L’aspettativa di vita è più alta rispetto alle opzioni di trattamento precedenti
Fino a 10 anni fa, ci si poteva aspettare una sopravvivenza globale mediana di soli 8,5 mesi nonostante la terapia, che da allora è cambiata [7,8]. “La sopravvivenza a lungo termine sta diventando sempre più un obiettivo terapeutico realistico”, ha sottolineato il Prof. Dummer. Oltre agli inibitori del checkpoint immunitario, l’introduzione degli inibitori di BRAF e MEK qualche anno fa ha rappresentato una pietra miliare per la prognosi dei pazienti affetti – questa opzione terapeutica è ormai consolidata. La combinazione di BRAF e MEK inibitori migliora i tassi di risposta e la sopravvivenza globale, con molte tossicità ridotte rispetto alla monoterapia, consentendo una lunga durata del trattamento ad alta intensità di dose [9,10].
Fonte: Pierre Fabre
Letteratura:
- Dummer R: Conferenza, Prof. Dr. med. Reinhard Dummer, Ospedale Universitario di Zurigo, Clinica Dermatologica,
- Stv. Direttore della clinica e responsabile del Centro per il cancro della pelle, Pierre Fabre Press fireside chat, 12.12.2019
- Informazioni specialistiche BRAFTOVI®, su www.swissmedicinfo.ch, ultimo accesso 06.01.2020.
- Informazioni tecniche MEKTOVI®, su www.swissmedicinfo.ch, ultimo accesso 06.01.2020.

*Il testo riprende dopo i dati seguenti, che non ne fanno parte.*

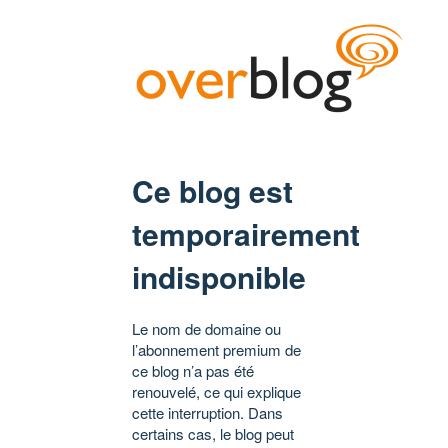
Ce blog est
temporairement
indisponible
Le nom de domaine ou
l’abonnement premium de
ce blog n’a pas été
renouvelé, ce qui explique
cette interruption. Dans
certains cas, le blog peut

- Dummer R, et al: Encorafenib più binimetinib rispetto a vemurafenib o encorafenib nei pazienti con melanoma BRAF-mutante (COLUMBUS): uno studio multicentrico, in aperto, randomizzato di fase 3. Lancet Oncol 2018; 19(5): 603-615.
- Dummer R, et al: Sopravvivenza complessiva nei pazienti con melanoma BRAF-mutante che ricevono encorafenib più binimetinib rispetto a vemurafenib o encorafenib (COLUMBUS): studio multicentrico, in aperto, randomizzato, di fase 3. Lancet Oncol 2018; 19(10): 1315-1327.
- Liszkay G, et al: Aggiornamento sulla sopravvivenza complessiva in COLUMBUS: studio randomizzato di fase III di encorafenib (ENCO) più binimetinib (BINI) rispetto a vemurafenib (VEM) o ENCO nei pazienti con melanoma BRAF V600-mutante. J Clin Oncol 2019; 37 (suppl): Abstr 9512 e presentazione di un poster.
- Long GV, et al: Associazioni prognostiche e clinicopatologiche di BRAF oncogenico nel melanoma metastatico J Clin Oncol 2011; 29(10): 1239-1246.
- Michielin O, Hoeller C: Guadagnare slancio: nuove opzioni e opportunità per il trattamento del melanoma avanzato. Cancer Treat Rev 2015; 41: 660-670.
- Dummer R, et al: Le linee guida svizzere aggiornate 2016 per il trattamento e il follow-up del melanoma cutaneo. Swiss Med Wkly 2016; 146: w14279
- Linea guida ESMO Melanoma. Aggiornamento 2019. Ann Oncol 2019; doi:10.1093/annonc/mdz411
- Narayanan DL, et al: Radiazioni ultraviolette e cancro della pelle. Int J Dermatol 2010; 49: 978-986.
- Lega svizzera contro il cancro. Cancro in Svizzera: cifre importanti, al dicembre 2018; www.krebsliga.ch/ueber-krebs/, ultimo accesso 28.11.2019.
- Schadendorf D, et al: Melanoma. Lancet 2018; 392: 971-984.
- Arozarena I, Wellbrock C: Superare la resistenza agli inibitori BRAF. Ann Transl Med 2017; 5: 387.
DERMATOLOGIE PRAXIS 2020; 30(1): 32-33 (pubblicato il 23.2.20, prima della stampa).